* **Work to be completed**
Identify the line in which "いも仕事の1つ[派遣]" appears, then reproduce that line and all remaining lines of the records word for word.

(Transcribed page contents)
****************

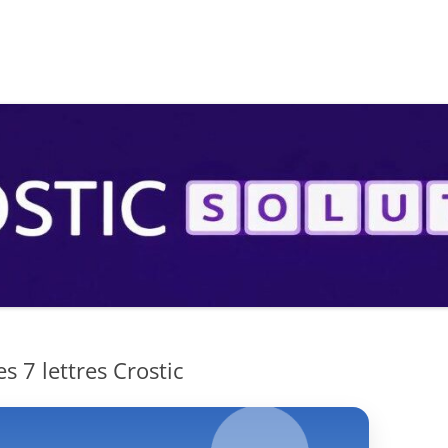
S
s 7 lettres Crostic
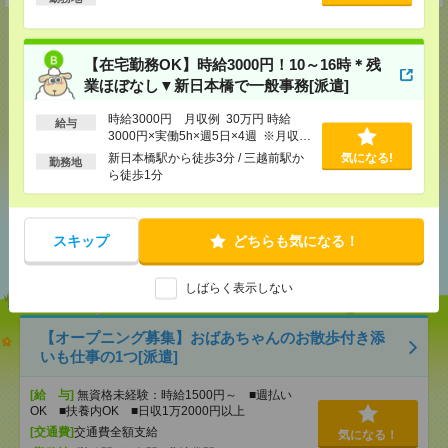
【在宅勤務OK】時給3000円！10～16時＊残
業ほぼなし▼新日本橋で一般事務[派遣]
応募ページへ
時給3000円 月収例 30万円 時給
給与
3000円×実働5h×週5日×4週 ※月収例
を保証するものではありません。※給
気になる！
新日本橋駅から徒歩3分 / 三越前駅か
気になる!
勤務地
与即受取りサービス利用可（利用条件
ら徒歩1分
有）
あなたの閲覧履歴からの
スキップ
どちらも気になる！
おすすめ
しばらく表示しない
【オープニング募集】おばあちゃんのお散歩付き添
いも仕事の1つ[派遣]
[給 与]
無資格未経験：時給1500円～ ■週払い
OK ■扶養内OK ■日収1万2000円以上
[交通費]
交通費全額支給
気になる！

****************

* **Written answer**
いも仕事の1つ[派遣]
[給 与]
無資格未経験：時給1500円～ ■週払い
OK ■扶養内OK ■日収1万2000円以上
[交通費]
交通費全額支給
気になる！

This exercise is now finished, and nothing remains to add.